Ora, no Brasil de hoje, basta a revista Veja, a Rede Globo, o Estadão ou a Folha veicularem matéria onde alguém acusa sem provas um político ou um empresário de estar envolvido em uma suposta maracutaia para o infeliz apodrecer nas masmorras de Curitiba. Vale lembrar o voto da ministra Rosa Weber, no  julgamento da Ação Penal 470 (Mensalão), onde diz textualmente: “Não tenho provas para condenar José Dirceu, mas vou condená-lo porque a literatura jurídica me permite”. Esta peça de acusação foi escrita pelo juiz Sérgio Moro, que na ocasião auxiliava a ministra.

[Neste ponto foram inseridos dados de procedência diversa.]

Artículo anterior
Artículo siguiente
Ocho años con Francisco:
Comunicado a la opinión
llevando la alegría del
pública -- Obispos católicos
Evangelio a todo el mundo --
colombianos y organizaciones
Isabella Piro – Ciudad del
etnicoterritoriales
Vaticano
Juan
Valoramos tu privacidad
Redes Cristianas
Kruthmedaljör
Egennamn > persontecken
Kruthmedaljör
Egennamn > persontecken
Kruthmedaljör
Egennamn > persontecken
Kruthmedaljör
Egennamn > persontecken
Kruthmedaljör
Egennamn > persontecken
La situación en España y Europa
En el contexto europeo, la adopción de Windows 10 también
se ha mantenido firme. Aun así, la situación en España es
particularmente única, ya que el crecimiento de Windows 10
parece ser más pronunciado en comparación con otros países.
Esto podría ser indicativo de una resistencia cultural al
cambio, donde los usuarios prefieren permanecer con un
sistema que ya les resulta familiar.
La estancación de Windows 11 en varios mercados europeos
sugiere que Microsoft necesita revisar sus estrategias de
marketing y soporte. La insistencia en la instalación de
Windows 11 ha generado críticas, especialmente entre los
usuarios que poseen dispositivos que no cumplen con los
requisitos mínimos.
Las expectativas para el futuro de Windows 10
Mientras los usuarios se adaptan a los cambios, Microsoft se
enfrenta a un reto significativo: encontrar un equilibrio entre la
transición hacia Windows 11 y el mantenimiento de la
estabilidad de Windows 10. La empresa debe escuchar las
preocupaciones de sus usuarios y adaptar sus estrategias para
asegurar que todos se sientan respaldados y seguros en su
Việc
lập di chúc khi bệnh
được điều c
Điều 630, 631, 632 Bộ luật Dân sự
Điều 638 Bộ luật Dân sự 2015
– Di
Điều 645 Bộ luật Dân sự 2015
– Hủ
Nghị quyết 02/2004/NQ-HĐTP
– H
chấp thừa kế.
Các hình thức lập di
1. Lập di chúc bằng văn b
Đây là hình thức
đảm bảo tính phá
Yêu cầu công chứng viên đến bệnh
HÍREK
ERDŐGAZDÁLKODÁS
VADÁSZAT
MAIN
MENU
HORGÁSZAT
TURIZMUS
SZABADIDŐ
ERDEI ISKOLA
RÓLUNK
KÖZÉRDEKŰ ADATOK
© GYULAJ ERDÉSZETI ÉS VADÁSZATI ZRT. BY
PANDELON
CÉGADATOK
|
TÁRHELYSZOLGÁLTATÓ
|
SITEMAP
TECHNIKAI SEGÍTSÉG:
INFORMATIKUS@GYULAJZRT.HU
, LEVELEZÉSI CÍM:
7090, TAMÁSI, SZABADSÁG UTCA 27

Ao invés de seguir o caminho fácil de condenar os “subversivos”, o juiz Homero Sabino preferiu aplicar a Lei, e neste sentido, detalhou em sua sentença que a Lei de Segurança Nacional de então não condenava por crime de opinião(com o AI-5, de 13/12/1968, foi instituída outra LSN, mais dura e implacável com os adversários da ditadura):

“A Lei de Segurança Nacional só define como crime as propagandas:

A – de processos violentos para subversão da ordem política e social;

B – de ódio de raça, de religião ou de classe;

C – de guerra.

E, conforme decidiu o Egrégio Supremo Tribunal Federal: “o fato de alguém ter em seu poder boletins e panfletos subversivos não constitui princípio de dexecução de propaganda e não caracteriza crime”.

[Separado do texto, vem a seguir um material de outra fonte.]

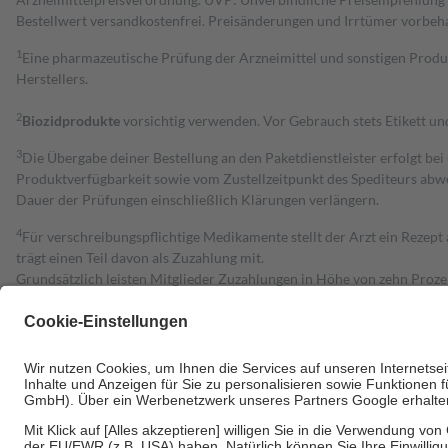
Bestell­wert versand­kosten­frei. Preisänderungen und Irrtümer vorbeh
1
Eine pharmazeutische Prüfung der Arzneimittel und sonstigen Pro
Herstellers.
2
Biozidprodukte
vorsichtig verwenden. Vor Gebrauch stets Etikett u
3
Die Übergabe deiner Bestellung an den Paketdienstleister erfolgt bei
Produktverfügbarkeit sowie vom Zustellzeitpunkt des Spediteurs abwe
Dauer der Prüfungen einschließlich Klärungen verlängern.
4
Für verschreibungspflichtige Medikamente stellt der Arzt ein Rezept 
trägt einen Teil davon als Zuzahlung mit.
Grundsätzlich leisten Mitglieder Zuzahlungen in Höhe von zehn Proz
zu entrichten.
Diese Regeln gelten grundsätzlich auch für Online-Apotheken.
Bei Heilmitteln und häuslicher Krankenpflege beträgt die Zuzahlung 
Um das Engagement der Versicherten für ihre eigene Gesundheit zu stä
• Kindern und Jugendlichen bis zum vollendeten 18. Lebensjahr mit
• Untersuchungen zur Vorsorge und Früherkennung, die von der GKV
• empfohlenen Schutzimpfungen
• Harn- und Blutteststreifen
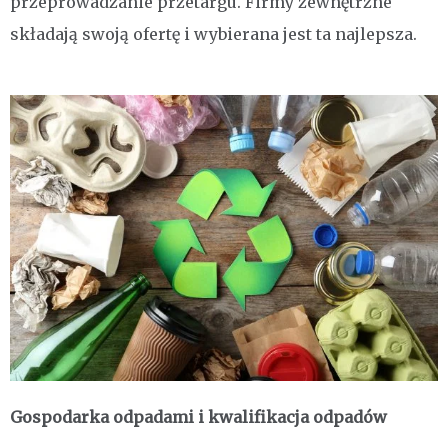
przeprowadzanie przetargu. Firmy zewnętrzne
składają swoją ofertę i wybierana jest ta najlepsza.
Gospodarka odpadami i kwalifikacja odpadów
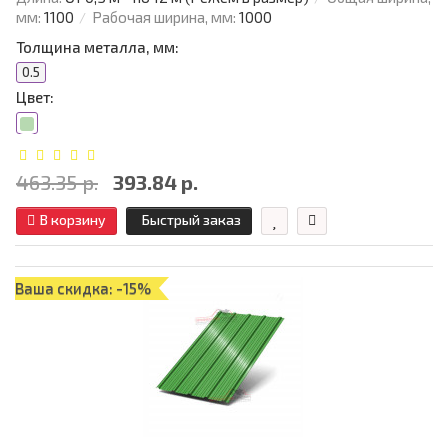
мм:
1100
Рабочая ширина, мм:
1000
Толщина металла, мм:
0.5
Цвет:
463.35 р.
393.84 р.
В корзину
Быстрый заказ
Ваша скидка: -15%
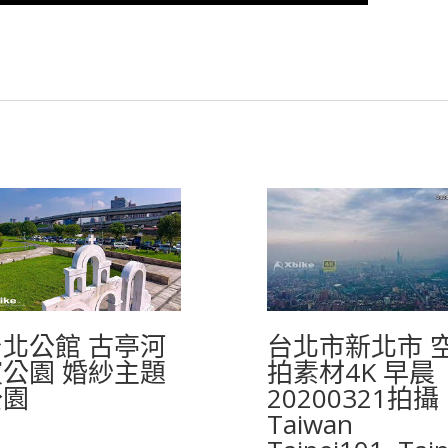
台北公館 古亭河
台北市新北市 
濱公園 婚紗主題
拍素材4K 早晨
公園
20200321拍攝
Taiwan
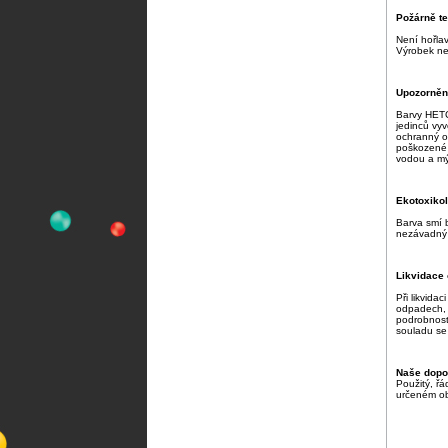
Požárně te
Není hořla
Výrobek ne
Upozornění
Barvy HETC
jedinců vyv
ochranný o
poškozené j
vodou a mý
Ekotoxikol
Barva smí b
nezávadný 
Likvidace
Při likvida
odpadech, 
podrobnost
souladu se
Naše dopo
Použitý, ř
určeném ob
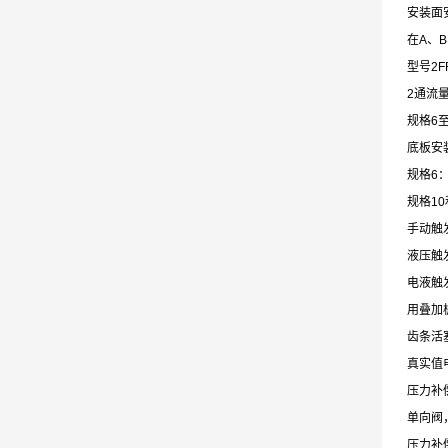
安装面安D
在A、
型号2FR
2通流
规格6至
底板安
规格6：安
规格10和
手动触
液压触
电液触
用叠加
齿条活
真实值
压力补
单向阀
压力补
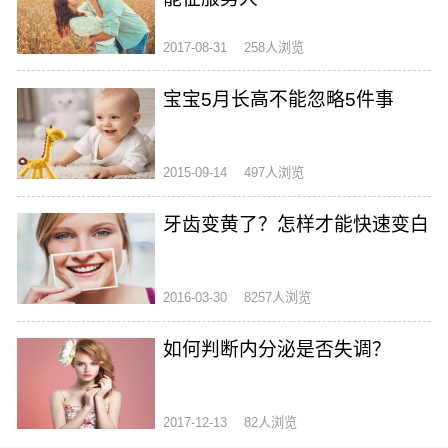
2017-08-31
258人浏览
宝宝5月长高不能忽略5件事
2015-09-14
497人浏览
牙齿变黄了？怎样才能快速变白
2016-03-30
8257人浏览
如何判断内分泌是否失调？
2017-12-13
82人浏览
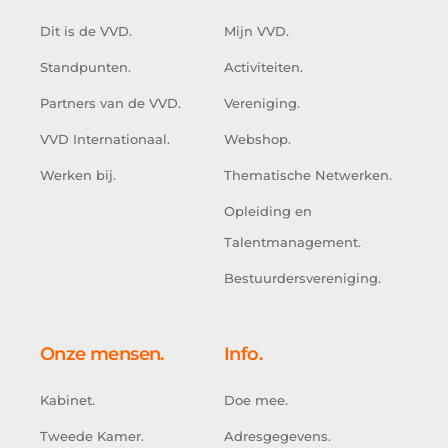
Dit is de VVD.
Mijn VVD.
Standpunten.
Activiteiten.
Partners van de VVD.
Vereniging.
VVD Internationaal.
Webshop.
Werken bij.
Thematische Netwerken.
Opleiding en
Talentmanagement.
Bestuurdersvereniging.
Onze mensen.
Info.
Kabinet.
Doe mee.
Tweede Kamer.
Adresgegevens.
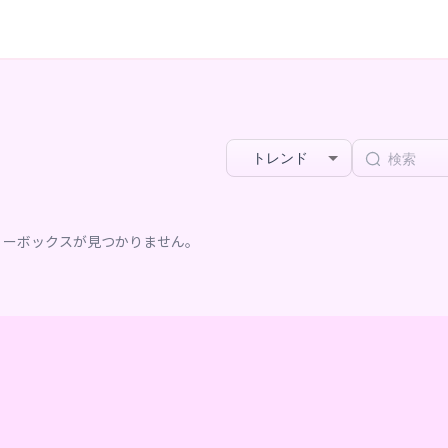
トレンド
リーボックスが見つかりません。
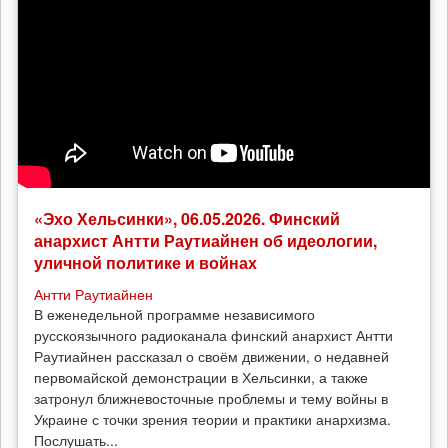
«Эхо Хельсинки», 06.05.2026. Финский
анархист Антти Раутиайнен об идеологии,
уличной политике и войнах
Антти Раутиайнен
В еженедельной программе независимого
русскоязычного радиоканала финский анархист Антти
Раутиайнен рассказал о своём движении, о недавней
первомайской демонстрации в Хельсинки, а также
затронул ближневосточные проблемы и тему войны в
Украине с точки зрения теории и практики анархизма.
Послушать...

O que vemos, no decorrer deste processo é um Juiz e uma Justiça garantistas dos direitos do cidadão. Homero Sabino aplica a Lei sempre no princípio das garantias individuais e da presunção da inocência, um conceito que a  espetacularização do Judiciário, promovida pela mídia a partir do julgamento do Mensalão, tem contribuído que juízes garantistas sejam perseguidos, pois estariam na contramão dos juízes justiceiros, que ao invés de aplicar o Direito procuram o aplauso e o reconhecimento através de generosos espaços nos grandes meios de comunicação.

Contrariando o histerismo da época, Homero Sabino questiona: “Ser comunista constitui crime contra a segurança nacional? Comete crime aquele que apoia ou critica alguma forma de governo? É crime apoiar as reformas constitucionais (as reformas de base do presidente João Goulart), o voto do analfabeto? É proibido ou constitue crime viajar para Rússia ou para Cuba?”. O próprio juiz responde: “Nenhum destes fatos citados nos relatórios do IPM constituem crime contra o Estado ou contra a ordem política e social”.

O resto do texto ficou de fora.